Leaky gut syndrome is a result of damage to the cells along your intestinal lining from above-said causes. This cell wall is basically the first point of contact that our stomach has with the outside world.  Think of this barrier as a fence with all 10 posts tightly touching. When it’s healthy, it’s able to do its job: holding in and digesting the food that’s in your gut, and allowing the gut to filter through nutrients and biological substances. But when the lining becomes damaged imagine those fence posts starting to pull away from each other creating open areas. These open areas allow bacteria, toxins, even incompletely digested food to pass through the lining and “leak” into your bloodstream. Once in your blood stream, an autoimmune reaction is triggered: your immune system basically goes into attack mode against what it recognizes as foreign invaders and your body experiences symptoms ranging from those of an allergic reaction to inflammation, bloating, head fog, rashes, even joint pain. Your now agitated immune system may also become so unstable as to attack your own body, producing autoimmune diseases.

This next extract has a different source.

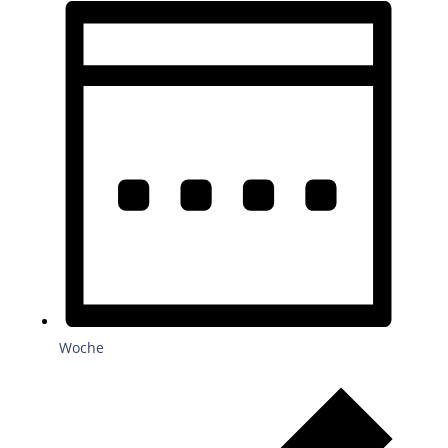
Woche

The good news is that a damaged wall can be repaired and your body can begin restoring itself back to health.  There’s so much research out there connecting our gut health with our physical health, our brain health, our immune system, and so on.  We need to eat foods that heal and nurture our bodies and, in turn, make us feel good.  Your body is not meant to make mistakes and your body communicates with you – tune into it, listen to it and make sure you’re treating it with nothing but love. Be kind to your gut and it will be kind to you!

Now, Feed That Gut Flora! 

A few dietary suggestions for restoring or maintaining your gut health:

Fermented foods – naturally packed with probiotics (the good bacteria that reside in our gut, and show up in some foods), fermented foods are one of the best foods you can eat for gut health! Try experimenting with the following: kimchi, sauerkraut, kombucha, kefir, yogurt (including soy, almond and coconut for the vegans or lactose-intolerants out there), even pickles (!)

  • Note: if you’re new to fermented foods start by adding SMALL amounts, as large amounts can cause digestive issues.

Probiotic Supplements –  if you’re not getting enough probiotics through your food, a supplement makes for a great addition.

Miso Paste – made from fermented soybeans, miso paste is loaded with probiotics and is so fun to experiment with in recipes!  Additional benefits: protein, fiber, and bone-strengthening vitamin K.

Tempeh – also made from fermented soybeans. Make your own or find it store bought; however, if you prefer the latter, and you have a gluten allergy or sensitivity, watch out for any brands containing added wheat products.

Sourdough Bread – YES! You read that right! You can eat bread (unless you have celiacs or a gluten sensitivity in which case, I’m sorry and please proceed to Fermentable Fibers)!
The base of sourdough bread is a lactic acid starter that contains strains of lactobacillus, a friendly type of bacteria that adds good microbes.

Foods Containing Fermentable & Prebiotic Fibers –  Load up on fruits, vegetables, legumes, grains, nuts and seeds – all loaded with said fibers and optimal for gut repair, quieting cancer-causing genes, controlling appetite and blood sugar, regulating inflammation and improving your immune system.  The list of benefits to eating whole foods is endless.

Anti-Inflammatory Diet – Type of person that needs stricter guidelines?  Dr. Weil (THE MAN!) gives detailed information on his amazing, recommended anti-inflammatory diet here.


Another GREAT place to start figuring out which foods you’re allergic or sensitive to is with a detailed elimination diet. I have a great 30 day one, given to me by my Naturopathic Doctor, that I would love to share with you. Email me for details!

Cheers to your health!

**Disclaimer: all of the above suggestions can and should be tailored to fit individual needs. Symptoms, and healing mechanisms and ability will vary greatly depending on the individual.